## Work item:
The response must contain every line below in which "each" appears.

Supplied material section start

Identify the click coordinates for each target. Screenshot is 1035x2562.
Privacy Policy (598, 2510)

Supplied material section end
Supplied material section start

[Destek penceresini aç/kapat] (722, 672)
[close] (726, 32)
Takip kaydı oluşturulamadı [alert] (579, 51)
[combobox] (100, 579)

Supplied material section end
Supplied material section start

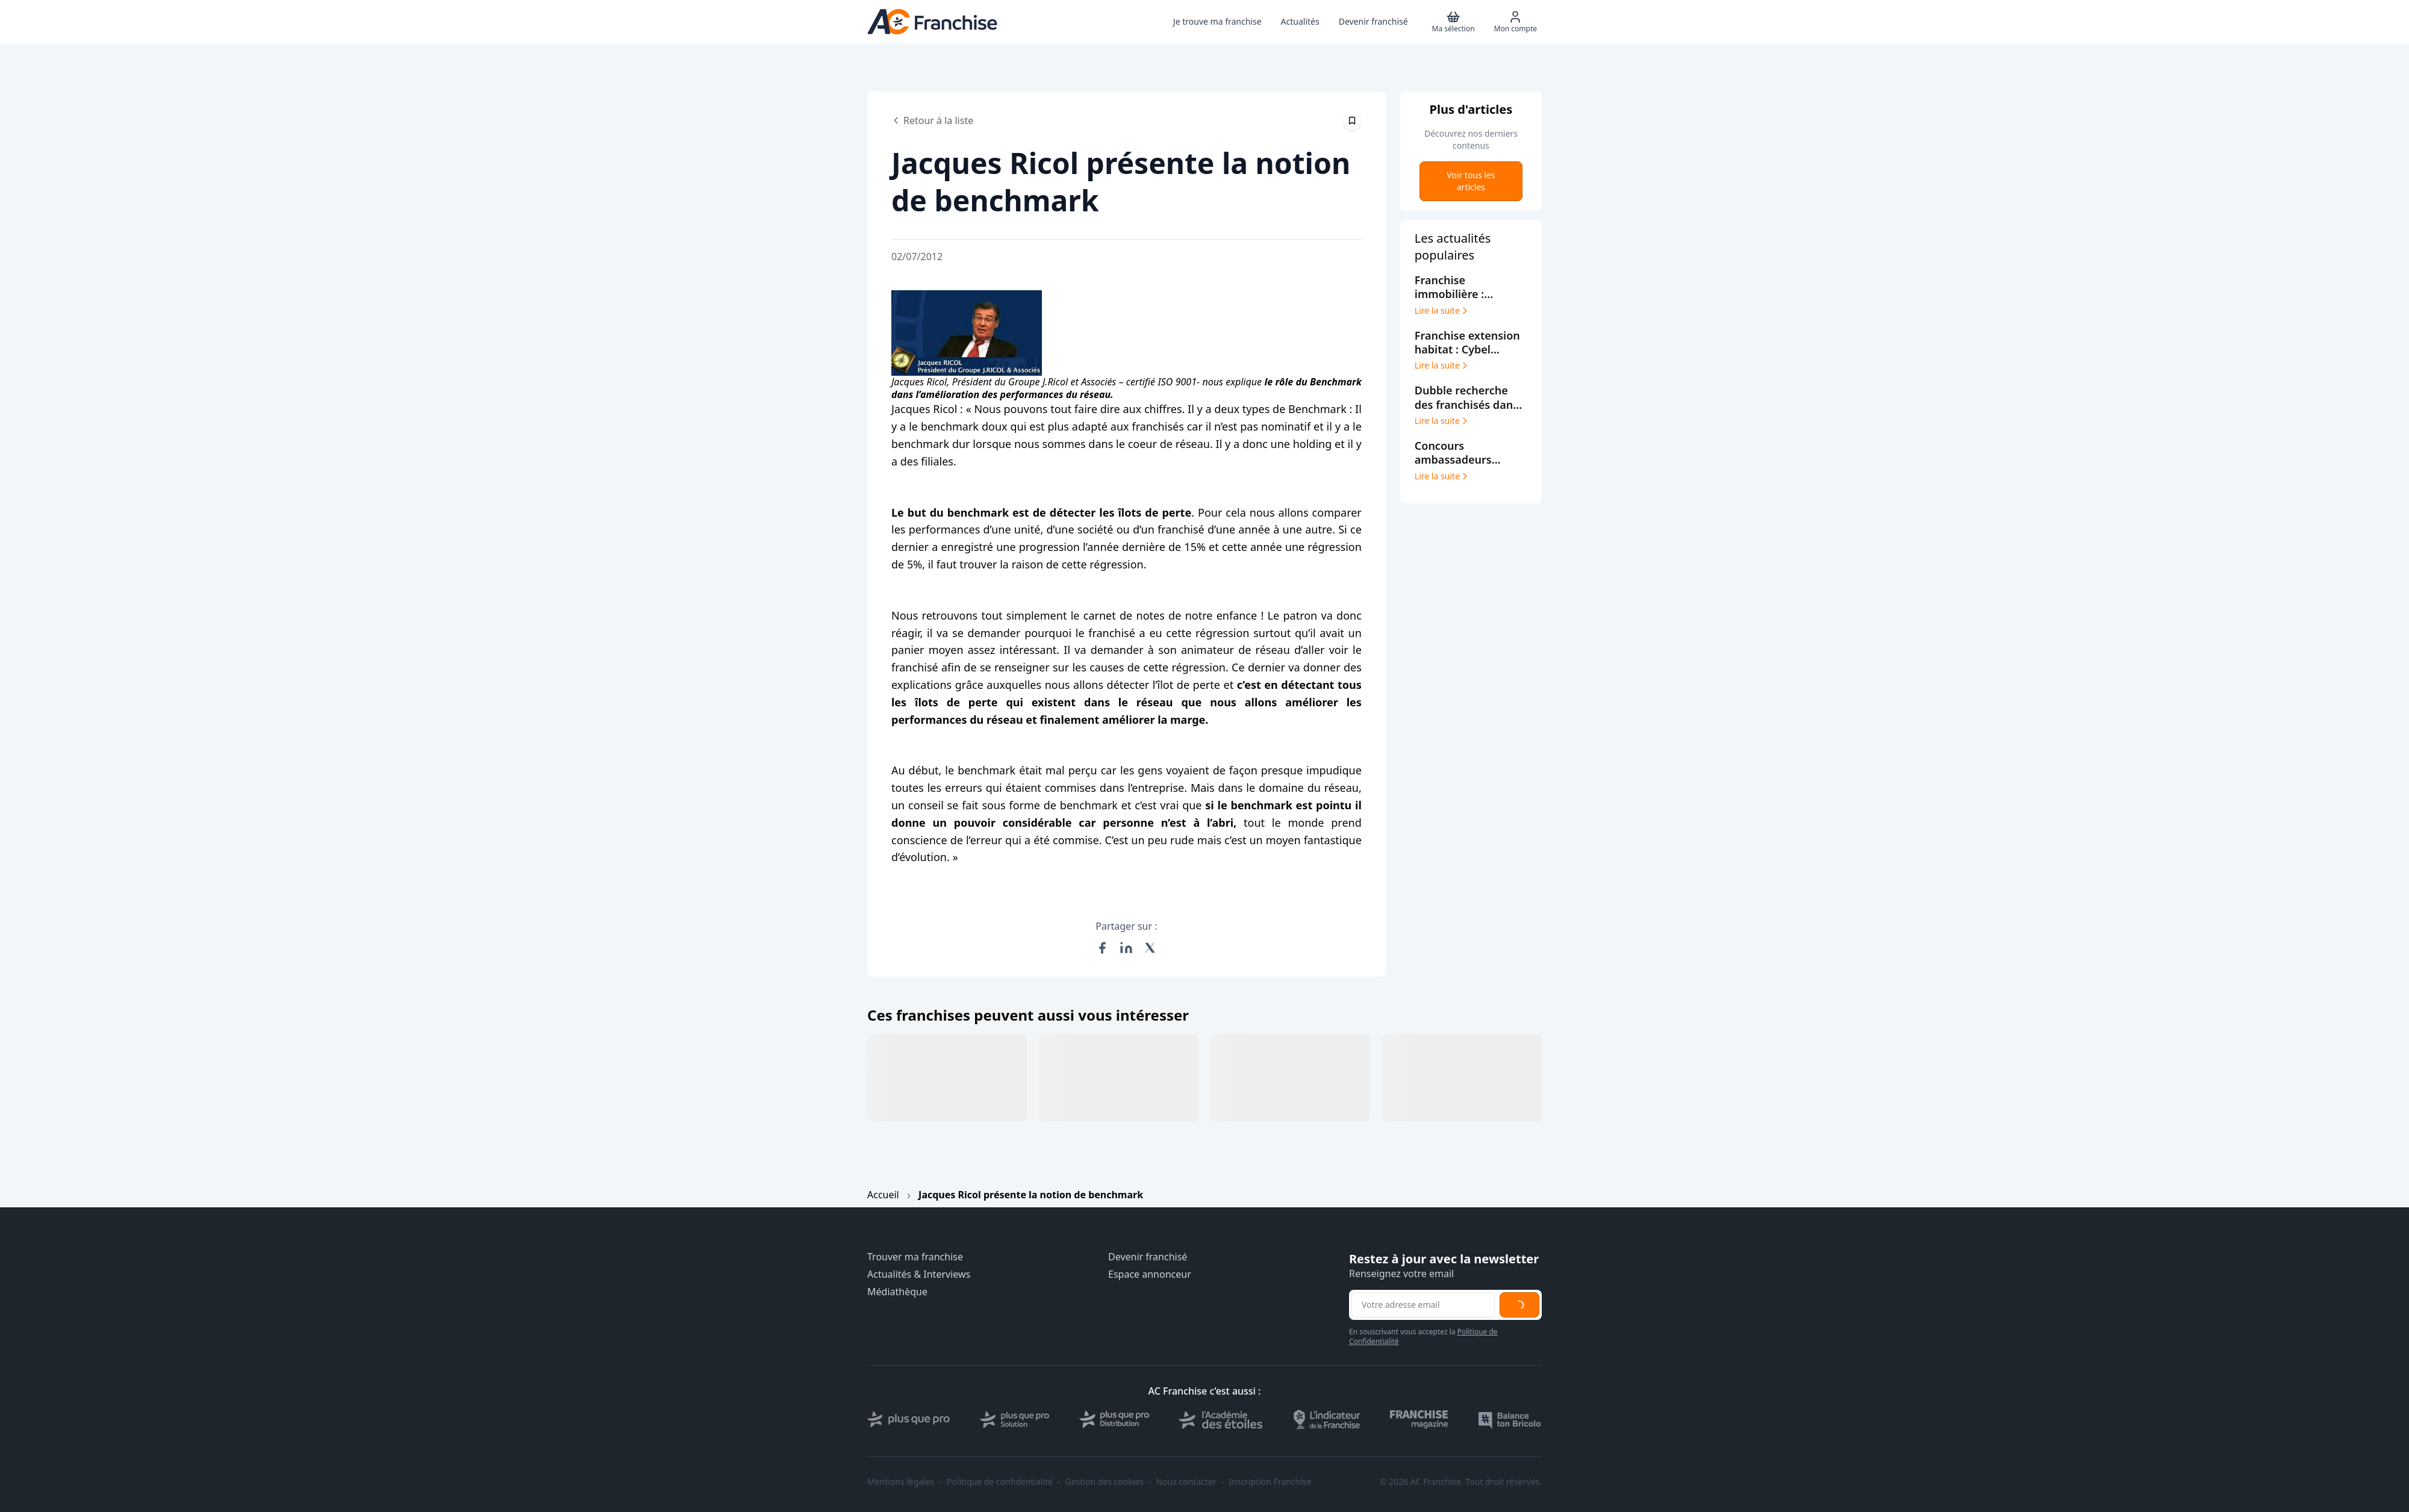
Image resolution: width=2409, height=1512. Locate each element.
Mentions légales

Supplied material section end

## Answer below:
Identify the click coordinates for each target. Screenshot is 1035x2562.
Image resolution: width=2409, height=1512. Locate each element.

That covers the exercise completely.